Product Description
SEE MORE PREHISTORIC ATERIAN TOOLS
The Middle Paleolithic Aterian tool tradition of North Africa is famous for the introduction of the FIRST tanged arrowheads in the timeline of human stone tool development by the invention of the Aterian tanged point. The Aterian tradition also includes a variety of other flake tools besides tanged points, many displaying tangs which was another milestone in human tool technology - the concept of attaching a flake tool to a handle (hafting). Aterian tools were believed to be made by Archaic humans at a time when Neanderthals were thriving in Europe. They have been found on exposed sites in the Northwest Sahara Desert.
This is a unique Aterian DISCOIDAL SCRAPER made of tabular flint. It resembles a turtle back with one side in a high dome and the underside flat. This robust scraper was flaked in a centripetal manner leaving a small patch of the original raw cortex aesthetically remaining in the center of the dome. The vast majority of Aterian tools seen on the market are tanged points because of their ease in recognition when searching in the field. Because of this, most do not realize that the Aterian Tool Tradition includes a variety of other types. Most impressive are scarce discoidal round scrapers. In the last two plus decades of extensive travel and collecting, we have only been able to collect a handful, making this offering a rare chance to add one to your collection! Flaked into a disk, this scraper would have been useful from any angle considering the entire circumference was a working, cutting edge - an ingenious design! It is complete with superb preservation and the finest workmanship. Made on a robust flake, this flake scraper would have been ideally suited to shaving organic substances such as wood, bone or ivory, as well as scraping animal hides of fat and meat.
The Levallois technique is a name given by archaeologists to a distinctive type of stone knapping developed around 250,000 to 300,000 years ago during the Middle Paleolithic period. It is part of the Mousterian stone tool industry used by the Neanderthals in Europe, and by modern humans in other regions such as the Levant. In North Africa, the Levallois technique was used in the Middle Stone Age, most notably in the Aterian industry to produce very small projectile points.
Coming from our personal private Aterian tool collection that we had built over 22 years of extensive international travel, this is one of a very few of THE BEST OF THE BEST we are starting to offer. Over the years, we had been setting aside the absolute finest examples of Aterian tools that we opted to keep aside. Today, you just do not find specimens like this and we enjoyed the collection but now, it is now time to let someone else be their proud steward. This collection fills just one large Riker box display flat so once they are gone, these will be gone forever. Don't miss this fantastic opportunity to add some of the finest Aterian Middle Stone Age tools of Africa you will ever see on the market!
HISTORY
The Aterian is a Middle Stone Age (or Middle Paleolithic) stone tool industry centered in the Tamazgha, but also possibly found in Oman and the Thar Desert.

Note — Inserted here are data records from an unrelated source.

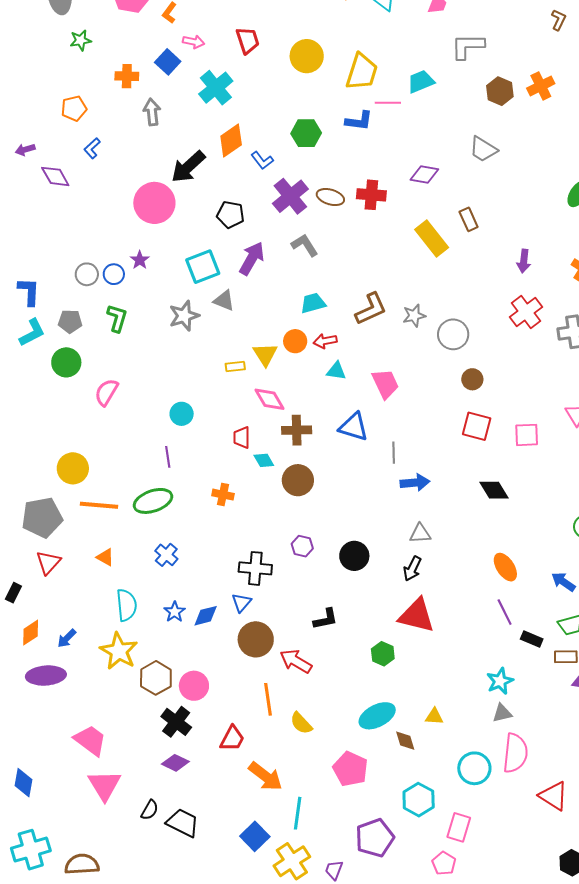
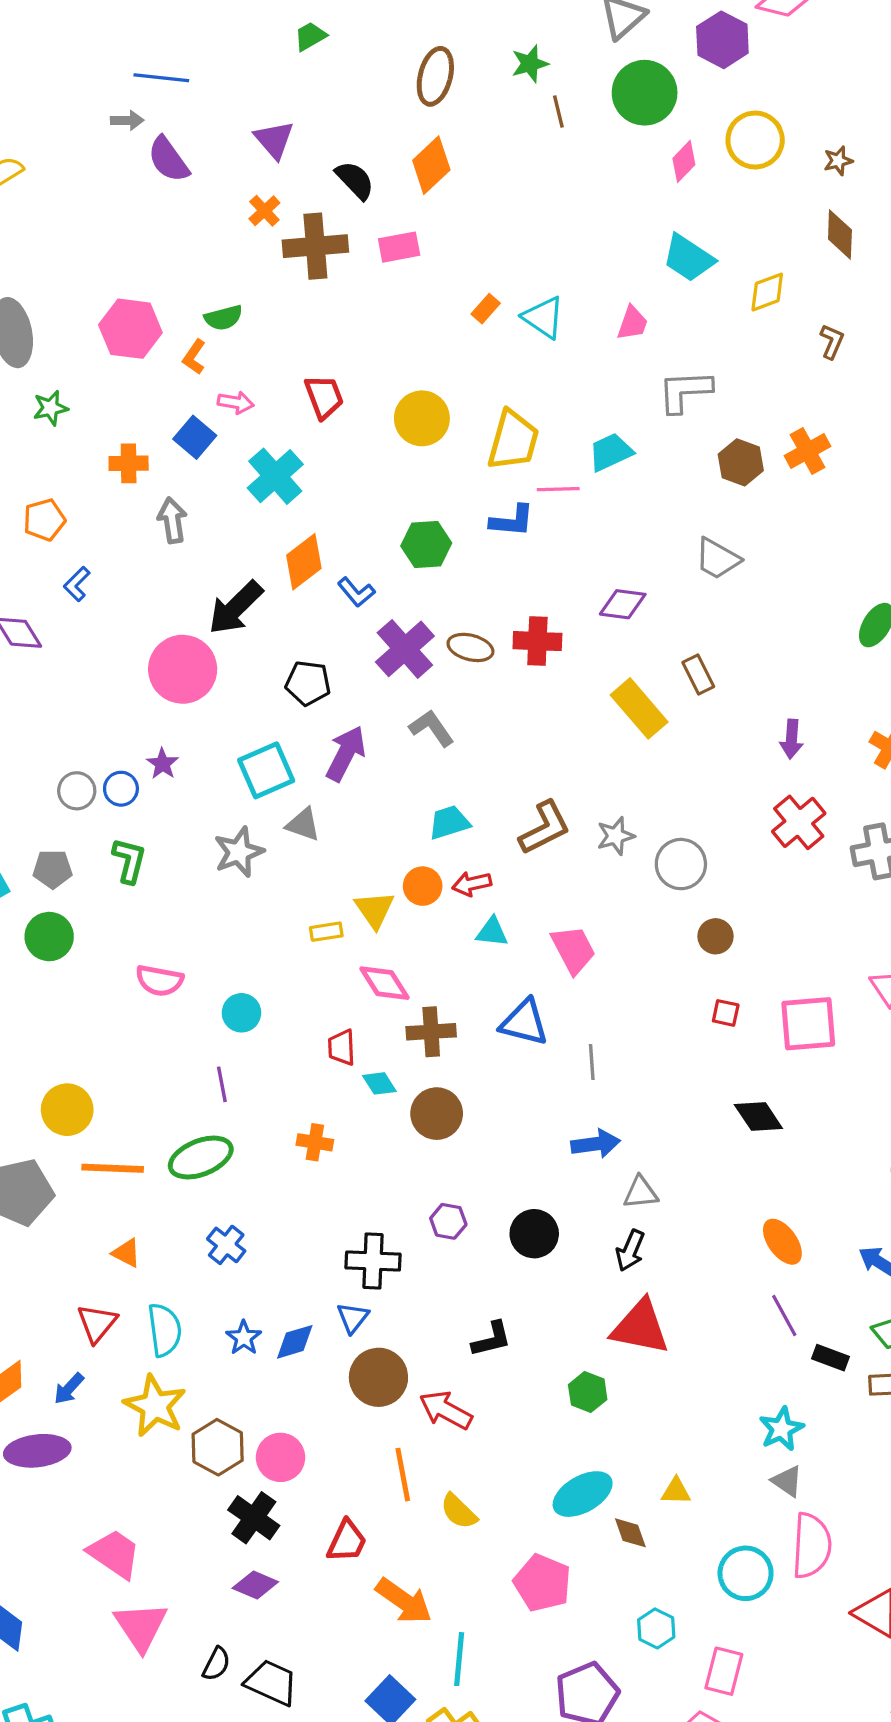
pink semicircle: (106, 392) -> (160, 981), moved, turned -108
red square: (477, 426) -> (726, 1013), size x0.6
pink square: (527, 435) -> (808, 1024), size x1.4
blue arrow: (415, 483) -> (596, 1144), moved
red triangle: (48, 562) -> (97, 1323), moved
gray triangle: (502, 713) -> (787, 1481), turned 50
cyan hexagon: (419, 800) -> (656, 1628), size x0.7

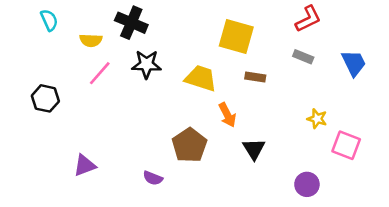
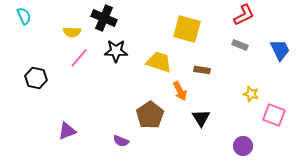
cyan semicircle: (49, 20) -> (24, 16), moved
brown rectangle: (255, 77) -> (202, 70), moved

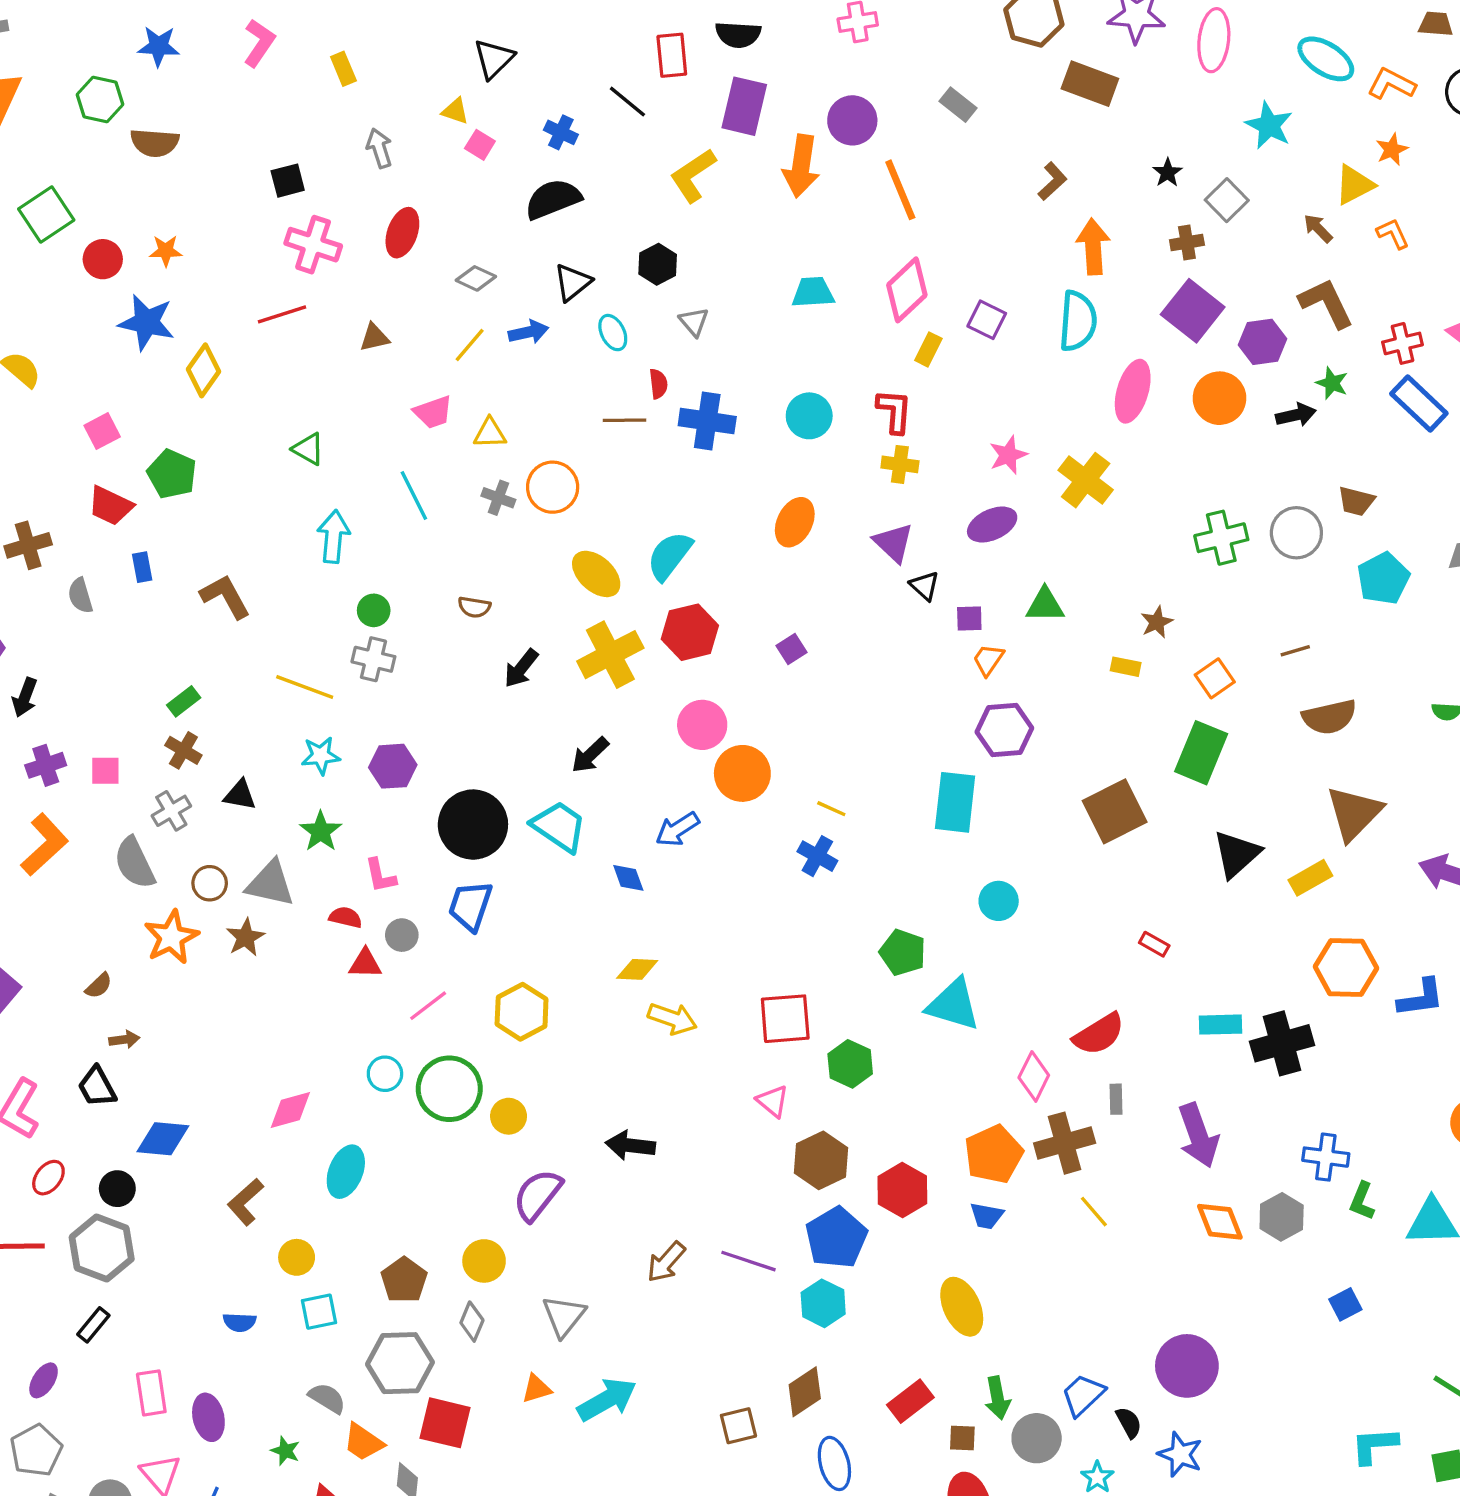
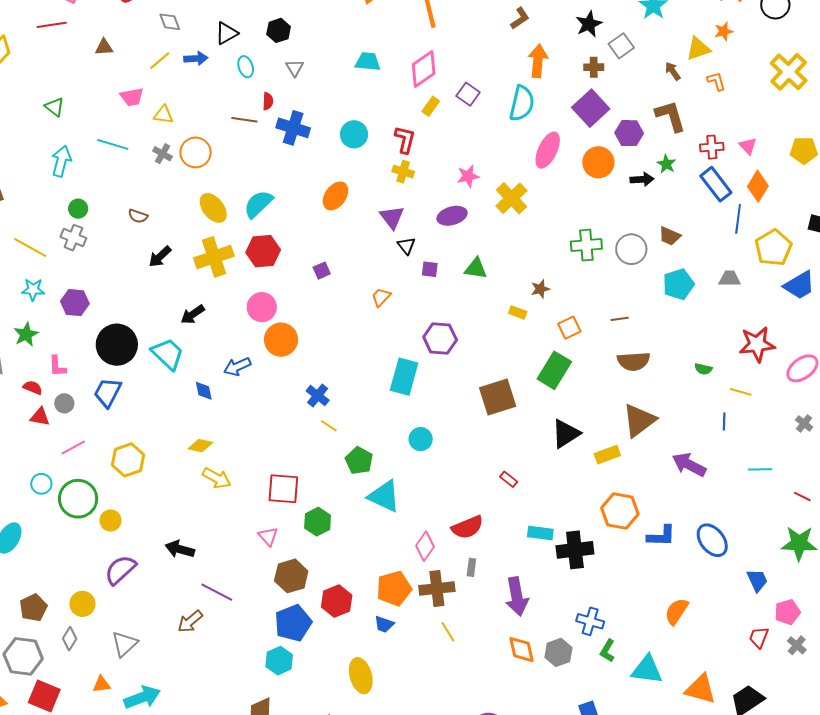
black star: (1167, 173) -> (589, 24), size x1.5
gray diamond: (476, 278) -> (170, 22), turned 35
cyan line: (414, 496) -> (113, 144), turned -56
orange trapezoid: (988, 660) -> (381, 297), moved
yellow line: (831, 809) -> (329, 426), moved
purple line: (748, 1261) -> (217, 592), moved

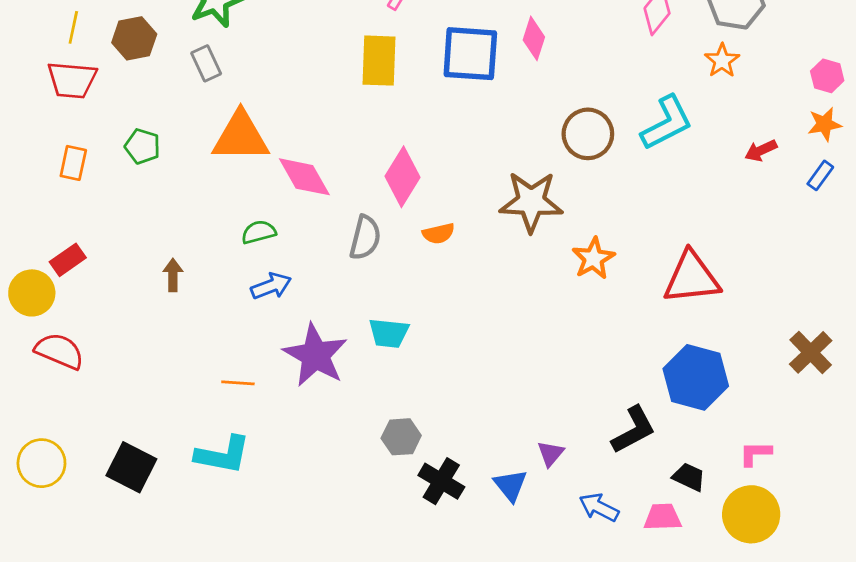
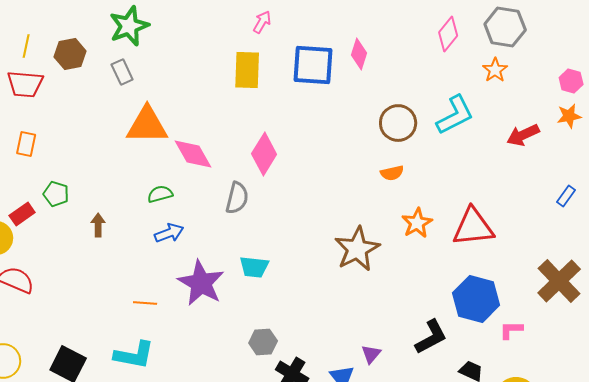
green pentagon: (142, 146) -> (56, 194), moved
red arrow: (761, 150) -> (523, 135), size x1.4
blue rectangle: (820, 175) -> (566, 196), moved
brown star: (531, 202) -> (357, 249), moved, turned -30
orange semicircle: (438, 233) -> (392, 173), moved
orange star: (593, 258) -> (417, 223), moved
brown cross: (811, 352) -> (559, 281), size x1.4
pink L-shape: (755, 453) -> (511, 330), moved

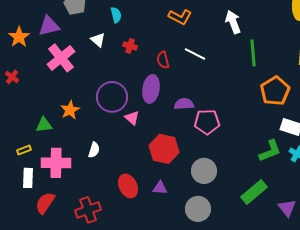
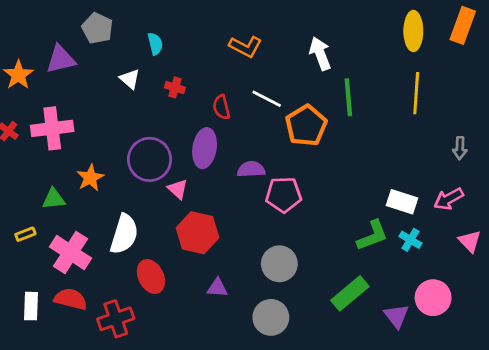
pink cross: (61, 58) -> (52, 128), moved, turned 32
orange pentagon: (275, 91) -> (306, 126), moved
red hexagon: (164, 149) -> (197, 233), moved
white semicircle: (94, 150) -> (124, 234), size x1.8
pink cross: (56, 163) -> (71, 252), turned 32
white rectangle: (28, 178) -> (31, 306), moved
red ellipse: (128, 186) -> (151, 276), moved
red semicircle: (45, 203) -> (71, 299), moved, turned 70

The earliest Aterian dates to c. 145,000 years ago, at the site of Ifri n'Ammar in Morocco however, most of the early dates cluster around the beginning of the Last Interglacial, around 130,000 years ago, when the environment of North Africa began to ameliorate. The Aterian disappeared around 30,000 years ago and it is currently not thought to have influenced subsequent archaeological cultures in the region.
The Aterian is primarily distinguished through the presence of tanged tools and is named after the type site of Bir el Ater, south of Annaba. Bifacially-worked, leaf-shaped tools are also a common artifact type in Aterian assemblages, and so are scrapers as well as Levallois flakes and cores. Items of personal adornment (pierced and ochred Nassarius shell beads) are known from at least one Aterian site, with an age of 82,000 years. The Aterian is one of the oldest examples of regional technological diversification, evidencing significant differentiation to older stone tool industries in the area, frequently described as Mousterian.
Usually, Aterian tanged points display very crude geometry with many barely resembling the arrowhead form that would later follow with refinement. A number of other flake tools with tangs, are found in the Aterian tradition that were scrapers hafted to wood, bone or ivory handles. The Aterian Tool Tradition is the first obvious evidence of a flake tool specifically designed for hafting. The Aterian Tradition also includes non-tanged flake tools but the tanged point is the most notable and a profound development from other Levallois flake tools of the period.